The metal electrodes of this film capacitor are vacuum-deposited on the surfaces of long strips of plastic film. After the leads are attached, the films are rolled up and dipped into an epoxy that binds the assembly together. Then the completed assembly is dipped in a tough outer coating and marked with its value.

Other types of film capacitors are made by stacking flat layers of metallized plastic film, rather than rolling up layers of film.

Dipped Tantalum Capacitor

A photo of a cutaway of a Dipped Tantalum Capacitor

At the core of this capacitor is a porous pellet of tantalum metal. The pellet is made from tantalum powder and sintered, or compressed at a high temperature, into a dense, spongelike solid.

Just like a kitchen sponge, the resulting pellet has a high surface area per unit volume. The pellet is then anodized, creating an insulating oxide layer with an equally high surface area. This process packs a lot of capacitance into a compact device, using spongelike geometry rather than the stacked or rolled layers that most other capacitors use.

The device’s positive terminal, or anode, is connected directly to the tantalum metal.
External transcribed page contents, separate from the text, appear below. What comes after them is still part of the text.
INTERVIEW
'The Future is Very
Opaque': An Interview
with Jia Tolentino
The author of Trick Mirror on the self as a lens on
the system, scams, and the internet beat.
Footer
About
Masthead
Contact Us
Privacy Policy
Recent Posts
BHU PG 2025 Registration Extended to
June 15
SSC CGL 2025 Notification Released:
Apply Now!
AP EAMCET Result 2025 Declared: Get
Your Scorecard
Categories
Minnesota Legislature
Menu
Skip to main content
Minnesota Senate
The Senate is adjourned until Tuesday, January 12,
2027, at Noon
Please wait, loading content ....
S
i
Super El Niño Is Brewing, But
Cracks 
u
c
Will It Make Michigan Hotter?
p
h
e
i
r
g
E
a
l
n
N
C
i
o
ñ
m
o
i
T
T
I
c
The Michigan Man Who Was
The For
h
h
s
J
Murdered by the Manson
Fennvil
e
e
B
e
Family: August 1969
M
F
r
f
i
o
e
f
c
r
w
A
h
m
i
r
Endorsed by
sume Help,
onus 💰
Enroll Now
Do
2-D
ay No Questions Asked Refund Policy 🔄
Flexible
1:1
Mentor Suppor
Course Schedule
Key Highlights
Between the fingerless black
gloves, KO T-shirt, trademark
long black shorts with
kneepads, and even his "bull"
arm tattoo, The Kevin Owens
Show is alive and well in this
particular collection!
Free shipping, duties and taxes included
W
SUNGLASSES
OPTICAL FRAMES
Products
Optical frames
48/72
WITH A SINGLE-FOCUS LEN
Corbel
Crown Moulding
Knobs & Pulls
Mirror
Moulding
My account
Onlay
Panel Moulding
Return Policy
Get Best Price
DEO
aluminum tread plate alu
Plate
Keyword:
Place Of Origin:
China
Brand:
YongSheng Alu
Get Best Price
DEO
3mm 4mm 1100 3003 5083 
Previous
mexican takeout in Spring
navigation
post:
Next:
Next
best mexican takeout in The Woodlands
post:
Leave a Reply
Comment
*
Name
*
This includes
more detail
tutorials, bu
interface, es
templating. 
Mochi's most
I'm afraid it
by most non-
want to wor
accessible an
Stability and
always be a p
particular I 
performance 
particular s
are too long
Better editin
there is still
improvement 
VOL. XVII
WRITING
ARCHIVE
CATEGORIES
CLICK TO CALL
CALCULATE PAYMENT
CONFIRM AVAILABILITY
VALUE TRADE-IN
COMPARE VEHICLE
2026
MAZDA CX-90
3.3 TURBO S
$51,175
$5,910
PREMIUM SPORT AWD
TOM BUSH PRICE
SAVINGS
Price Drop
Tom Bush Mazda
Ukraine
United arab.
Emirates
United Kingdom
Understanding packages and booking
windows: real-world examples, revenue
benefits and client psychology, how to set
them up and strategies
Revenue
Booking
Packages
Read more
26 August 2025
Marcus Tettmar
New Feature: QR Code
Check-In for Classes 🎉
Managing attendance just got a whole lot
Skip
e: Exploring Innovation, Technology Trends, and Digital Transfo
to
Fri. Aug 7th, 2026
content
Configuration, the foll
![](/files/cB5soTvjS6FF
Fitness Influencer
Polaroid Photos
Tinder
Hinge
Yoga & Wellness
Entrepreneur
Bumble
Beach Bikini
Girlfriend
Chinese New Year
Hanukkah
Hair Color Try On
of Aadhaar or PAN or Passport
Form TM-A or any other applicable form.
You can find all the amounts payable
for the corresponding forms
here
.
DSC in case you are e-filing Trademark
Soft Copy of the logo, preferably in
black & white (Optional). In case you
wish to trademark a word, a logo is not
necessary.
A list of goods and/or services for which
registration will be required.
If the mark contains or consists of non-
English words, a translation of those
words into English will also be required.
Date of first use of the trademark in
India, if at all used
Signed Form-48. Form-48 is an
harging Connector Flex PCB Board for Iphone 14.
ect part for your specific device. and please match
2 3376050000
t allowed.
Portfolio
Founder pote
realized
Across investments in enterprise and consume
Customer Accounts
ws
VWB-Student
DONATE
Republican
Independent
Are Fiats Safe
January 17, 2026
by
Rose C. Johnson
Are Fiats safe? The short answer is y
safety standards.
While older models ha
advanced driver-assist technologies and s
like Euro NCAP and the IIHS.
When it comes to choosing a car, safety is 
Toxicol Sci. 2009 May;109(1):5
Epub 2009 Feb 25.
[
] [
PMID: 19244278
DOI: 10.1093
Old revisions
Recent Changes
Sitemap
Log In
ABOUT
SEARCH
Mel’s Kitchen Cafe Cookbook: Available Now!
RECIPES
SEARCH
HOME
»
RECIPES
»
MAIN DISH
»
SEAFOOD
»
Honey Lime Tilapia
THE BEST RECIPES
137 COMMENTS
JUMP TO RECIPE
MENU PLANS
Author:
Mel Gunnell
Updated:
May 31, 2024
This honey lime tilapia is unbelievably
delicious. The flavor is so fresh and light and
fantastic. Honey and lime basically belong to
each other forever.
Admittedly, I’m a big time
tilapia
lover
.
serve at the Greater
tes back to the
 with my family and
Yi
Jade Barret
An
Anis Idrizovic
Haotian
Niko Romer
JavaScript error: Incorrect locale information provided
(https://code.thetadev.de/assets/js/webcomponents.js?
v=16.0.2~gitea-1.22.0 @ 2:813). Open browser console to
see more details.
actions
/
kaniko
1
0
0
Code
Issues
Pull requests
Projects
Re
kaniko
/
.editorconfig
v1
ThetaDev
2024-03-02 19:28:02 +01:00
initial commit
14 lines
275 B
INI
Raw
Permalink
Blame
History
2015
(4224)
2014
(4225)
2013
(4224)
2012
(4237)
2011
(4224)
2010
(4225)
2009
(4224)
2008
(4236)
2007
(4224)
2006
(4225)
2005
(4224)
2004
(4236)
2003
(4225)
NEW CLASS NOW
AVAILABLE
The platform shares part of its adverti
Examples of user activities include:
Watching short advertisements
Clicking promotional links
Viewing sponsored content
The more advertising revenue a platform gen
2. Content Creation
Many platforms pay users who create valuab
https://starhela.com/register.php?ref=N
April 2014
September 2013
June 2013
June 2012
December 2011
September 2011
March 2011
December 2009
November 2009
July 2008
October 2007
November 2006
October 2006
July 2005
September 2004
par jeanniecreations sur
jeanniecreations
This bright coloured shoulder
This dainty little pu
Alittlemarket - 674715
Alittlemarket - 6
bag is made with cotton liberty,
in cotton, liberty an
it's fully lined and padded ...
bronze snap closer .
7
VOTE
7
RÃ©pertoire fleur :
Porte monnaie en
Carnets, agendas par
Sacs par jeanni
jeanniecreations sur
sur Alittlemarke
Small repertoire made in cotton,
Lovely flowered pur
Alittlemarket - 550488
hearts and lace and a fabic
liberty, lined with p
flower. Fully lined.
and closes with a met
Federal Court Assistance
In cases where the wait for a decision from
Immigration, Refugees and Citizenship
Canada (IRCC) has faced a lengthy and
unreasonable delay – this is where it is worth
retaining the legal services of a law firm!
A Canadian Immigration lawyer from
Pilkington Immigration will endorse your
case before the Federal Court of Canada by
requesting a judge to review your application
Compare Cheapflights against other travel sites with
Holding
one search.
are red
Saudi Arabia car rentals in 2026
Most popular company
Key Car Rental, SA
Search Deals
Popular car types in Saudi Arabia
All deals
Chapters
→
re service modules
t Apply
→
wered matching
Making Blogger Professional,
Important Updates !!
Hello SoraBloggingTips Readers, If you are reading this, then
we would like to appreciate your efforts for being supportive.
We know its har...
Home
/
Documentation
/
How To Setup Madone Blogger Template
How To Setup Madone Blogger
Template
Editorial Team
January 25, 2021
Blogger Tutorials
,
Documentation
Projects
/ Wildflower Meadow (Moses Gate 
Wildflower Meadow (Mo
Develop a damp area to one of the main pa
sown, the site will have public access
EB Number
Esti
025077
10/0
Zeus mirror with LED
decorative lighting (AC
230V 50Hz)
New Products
The negative terminal, or cathode, is formed by a thin layer of conductive manganese dioxide coating the pellet.

Axial Inductor

An image of a cutaway of a Axial Inductor
A photo of a collection of cut wires

Inductors are fundamental electronic components that store energy in the form of a magnetic field. They’re used, for example, in some types of power supplies to convert between voltages by alternately storing and releasing energy. This energy-efficient design helps maximize the battery life of cellphones and other portable electronics.

Inductors typically consist of a coil of insulated wire wrapped around a core of magnetic material like iron or ferrite, a ceramic filled with iron oxide. Current flowing around the core produces a magnetic field that acts as a sort of flywheel for current, smoothing out changes in the current as it flows through the inductor.

This axial inductor has a number of turns of varnished copper wire wrapped around a ferrite form and soldered to copper leads on its two ends. It has several layers of protection: a clear varnish over the windings, a light-green coating around the solder joints, and a striking green outer coating to protect the whole component and provide a surface for the colorful stripes that indicate its inductance value.

Power Supply Transformer

A photo of a collection of cut wires
A photo of a yellow element on a circuit board.

This transformer has multiple sets of windings and is used in a power supply to create multiple output AC voltages from a single AC input such as a wall outlet.

The small wires nearer the center are “high impedance” turns of magnet wire. These windings carry a higher voltage but a lower current. They’re protected by several layers of tape, a copper-foil electrostatic shield, and more tape.

The outer “low impedance” windings are made with thicker insulated wire and fewer turns. They handle a lower voltage but a higher current.

All of the windings are wrapped around a black plastic bobbin. Two pieces of ferrite ceramic are bonded together to form the magnetic core at the heart of the transformer.

This article appears in the February 2023 print issue.